00:16:16.900 | Those kinds of questions were particularly prevalent in moral scenarios and public relations.
00:16:22.540 | Or how about this?
00:16:23.600 | Are cryptocurrencies expensive or cheap?
00:16:26.200 | Is there an easy answer to that?
00:16:27.660 | And there was one question that I did about 3 hours of research for.
00:16:31.180 | What is the biggest cause of death in children under 5 years old?
00:16:34.720 | And there are multiple sources that give conflicting answers.
00:16:38.140 | That type of question, where it depends what source you ask, was massively prevalent in
00:16:43.200 | the global facts category.
00:16:45.120 | And then we get controversial questions like this in security studies.
00:16:48.840 | How do biological differences affect the roles that men and women must perform for the state?
00:16:54.620 | With the correct answer being gender roles are a social construct.
00:16:58.820 | I feel GPT-4's answer is far more nuanced.
00:17:01.860 | This question touches on complex and controversial topics and while there is evidence to support
00:17:06.420 | or refute elements within each of the provided statements, none of them fully captures the
00:17:10.300 | nuanced relationship between biology, gender roles, society and state responsibilities.

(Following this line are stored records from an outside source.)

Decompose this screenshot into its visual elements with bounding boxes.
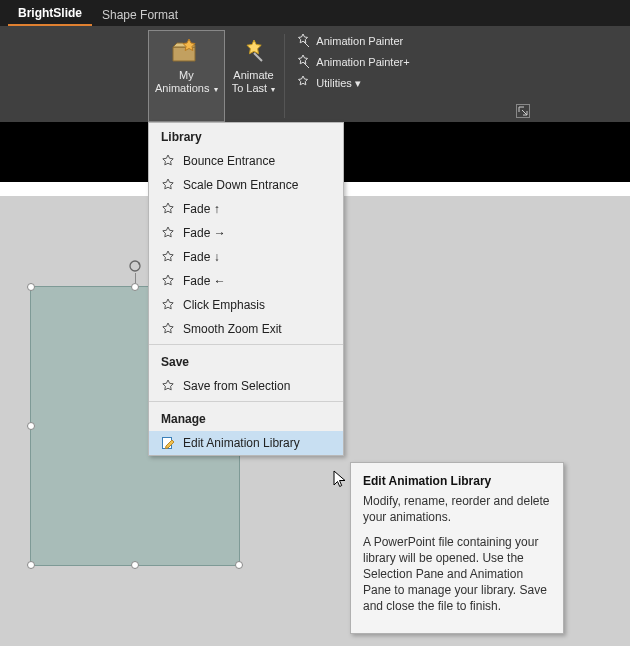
dropdown-section-manage: Manage: [149, 405, 343, 431]
utilities-button[interactable]: Utilities ▾: [293, 74, 411, 92]
menu-item-library[interactable]: Fade →: [149, 221, 343, 245]
menu-item-label: Fade ↑: [183, 202, 220, 216]
star-outline-icon: [161, 250, 175, 264]
menu-item-label: Save from Selection: [183, 379, 290, 393]
menu-item-label: Fade ←: [183, 274, 226, 288]
menu-item-label: Edit Animation Library: [183, 436, 300, 450]
star-brush-icon: [295, 33, 311, 49]
star-brush-plus-icon: [295, 54, 311, 70]
menu-item-library[interactable]: Scale Down Entrance: [149, 173, 343, 197]
menu-item-edit-animation-library[interactable]: Edit Animation Library: [149, 431, 343, 455]
dropdown-section-library: Library: [149, 123, 343, 149]
my-animations-label-2: Animations: [155, 82, 209, 94]
menu-item-label: Fade →: [183, 226, 226, 240]
ribbon-separator: [284, 34, 285, 118]
utilities-label: Utilities: [316, 77, 351, 89]
menu-item-library[interactable]: Fade ←: [149, 269, 343, 293]
animation-painter-button[interactable]: Animation Painter: [293, 32, 411, 50]
menu-item-label: Fade ↓: [183, 250, 220, 264]
star-gear-icon: [295, 75, 311, 91]
resize-handle[interactable]: [235, 561, 243, 569]
tooltip-title: Edit Animation Library: [363, 473, 551, 489]
animation-painter-plus-button[interactable]: Animation Painter+: [293, 53, 411, 71]
animate-to-last-label-1: Animate: [233, 69, 273, 82]
star-outline-icon: [161, 274, 175, 288]
rotation-stem: [135, 273, 136, 283]
star-outline-icon: [161, 154, 175, 168]
star-wand-icon: [238, 35, 270, 67]
folder-star-icon: [170, 35, 202, 67]
star-outline-icon: [161, 178, 175, 192]
menu-item-library[interactable]: Fade ↓: [149, 245, 343, 269]
my-animations-button[interactable]: My Animations ▾: [148, 30, 225, 122]
tab-brightslide[interactable]: BrightSlide: [8, 2, 92, 26]
animate-to-last-button[interactable]: Animate To Last ▾: [225, 30, 283, 122]
star-outline-icon: [161, 202, 175, 216]
resize-handle[interactable]: [27, 283, 35, 291]
chevron-down-icon: ▾: [269, 85, 275, 94]
svg-point-3: [130, 261, 140, 271]
edit-page-icon: [161, 436, 175, 450]
resize-handle[interactable]: [131, 283, 139, 291]
chevron-down-icon: ▾: [352, 77, 361, 89]
rotation-handle[interactable]: [128, 259, 142, 273]
dialog-launcher-icon[interactable]: [516, 104, 530, 118]
dropdown-section-save: Save: [149, 348, 343, 374]
animate-to-last-label-2: To Last: [232, 82, 267, 94]
tooltip-paragraph: A PowerPoint file containing your librar…: [363, 534, 551, 615]
my-animations-dropdown: Library Bounce EntranceScale Down Entran…: [148, 122, 344, 456]
svg-line-2: [304, 63, 309, 68]
menu-item-label: Click Emphasis: [183, 298, 265, 312]
star-outline-icon: [161, 226, 175, 240]
menu-item-library[interactable]: Fade ↑: [149, 197, 343, 221]
dropdown-separator: [149, 344, 343, 345]
tab-shape-format[interactable]: Shape Format: [92, 4, 188, 26]
resize-handle[interactable]: [27, 561, 35, 569]
animation-painter-plus-label: Animation Painter+: [316, 56, 409, 68]
star-outline-icon: [161, 298, 175, 312]
tooltip-paragraph: Modify, rename, reorder and delete your …: [363, 493, 551, 525]
menu-item-label: Bounce Entrance: [183, 154, 275, 168]
menu-item-library[interactable]: Smooth Zoom Exit: [149, 317, 343, 341]
menu-item-library[interactable]: Click Emphasis: [149, 293, 343, 317]
my-animations-label-1: My: [179, 69, 194, 82]
ribbon: My Animations ▾ Animate To Last ▾ Animat…: [0, 26, 630, 122]
star-outline-icon: [161, 379, 175, 393]
menu-item-library[interactable]: Bounce Entrance: [149, 149, 343, 173]
resize-handle[interactable]: [27, 422, 35, 430]
tab-bar: BrightSlide Shape Format: [0, 0, 630, 26]
animation-painter-label: Animation Painter: [316, 35, 403, 47]
resize-handle[interactable]: [131, 561, 139, 569]
menu-item-save-from-selection[interactable]: Save from Selection: [149, 374, 343, 398]
svg-line-0: [254, 53, 262, 61]
svg-line-1: [304, 42, 309, 47]
menu-item-label: Scale Down Entrance: [183, 178, 298, 192]
tooltip: Edit Animation Library Modify, rename, r…: [350, 462, 564, 634]
menu-item-label: Smooth Zoom Exit: [183, 322, 282, 336]
chevron-down-icon: ▾: [211, 85, 217, 94]
dropdown-separator: [149, 401, 343, 402]
star-outline-icon: [161, 322, 175, 336]
ribbon-side-column: Animation Painter Animation Painter+ Uti…: [287, 30, 417, 122]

00:17:14.260 | It also picks up on that language "must perform for the state".
00:17:17.340 | Now remember, these are just the examples that I found on a subset of the full test.
00:17:22.560 | Extrapolated out, that would suggest that hundreds of questions are ambiguous or erroneous.
00:17:28.440 | Now a 1, 2 or 3% inaccuracy rate didn't really matter when models were performing
00:17:33.860 | at around 25 or 30%.
00:17:36.280 | That's close to random and that was GPT-3's original performance.
00:17:40.120 | But now when we're talking about AGI or Human Expert Level Accuracy and models are
00:17:44.880 | being judged on tenths of a percent, 1, 2 or 3% really makes a big difference.